Fliposaurus

Getting Started

You’ve decided to flip houses. You’re jazzed about the possibilities and ready to jump in with both feet and buy that first investment property.

Great. Now, remember this: The next decision you make will most likely determine your future success in house flipping.

So, cowboy (or, cowgal), take a breath, slowly put the checkbook back in your pocket, and think about this for a while. It’s great that you’re excited about flipping. However, don’t let your enthusiasm for buying a house lead to bad decisions. If your first flip project is a bad one, it will be your last.

What’s our deal?

The goal of this website is to provide you with information from people who actually flip houses and who actually make money doing it. We are not selling you anything, so you do not have to worry about wandering down a rabbit hole that will end up costing you money. Our mission is to provide unbiased, real world, tangible information with no hidden agendas to help you make the right decisions about house flipping.

Taking the plunge to fast

I know a man who couldn’t wait to get started flipping. He bought the first house he saw without doing the math. He overpaid for the house and then proceeded to renovate it far beyond the value of the neighborhood. After spending more than $100,000 on renovations – cherry cabinets, granite countertops, expensive appliances, refinished basement – he was rewarded by having to take a check for $30,000 to the closing.
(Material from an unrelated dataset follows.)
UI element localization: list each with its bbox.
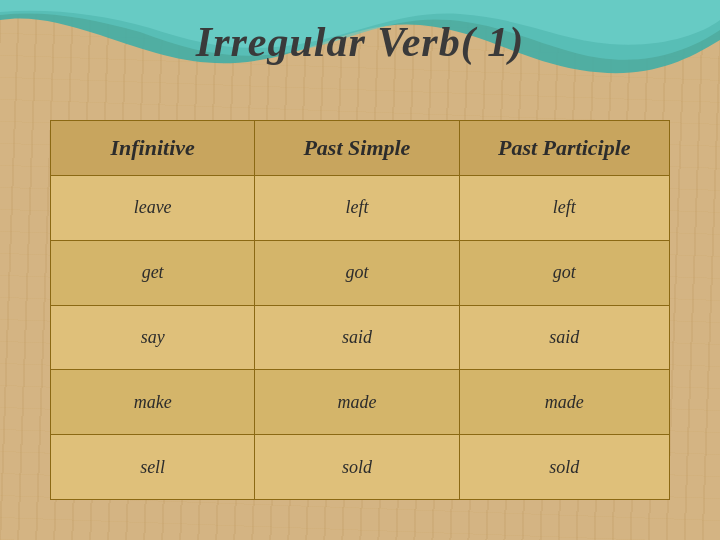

Here’s a big surprise. He’s now out of the house flipping business.

Reality television shows make flipping houses look easy. Trust me, it’s not reality. It is much more complicated, more expensive and more time consuming than it appears on an hour television show.

Factors to consider

There are many factors to consider when buying a house to flip – the cost of the property, the cost of the rehab, location and selling potential, for starters. Throughout the website, we’re going to break down these factors to help you make the right choice.

We have looked at hundreds of homes over the years, and on very few occasions do we turn up our collective noses and dismiss it on the first visit. We look at the potential of every house with this question at the forefront of our decisions:

How can we turn this pig into a nice house and make some money?

Then, we ask: What does it need? What is the upside potential? How difficult will it be to sell?

Are there homes we buy on the spot? You bet, but those are rare. We usually take a day to let it settle before making a final decision.

If you don’t get the house you want, another one will always come along. You’re not going to get every house you want.

Watch your step. Invest wisely. You’re going to learn as you go. Learn as you go. And, avoid costly mistakes out of the gate.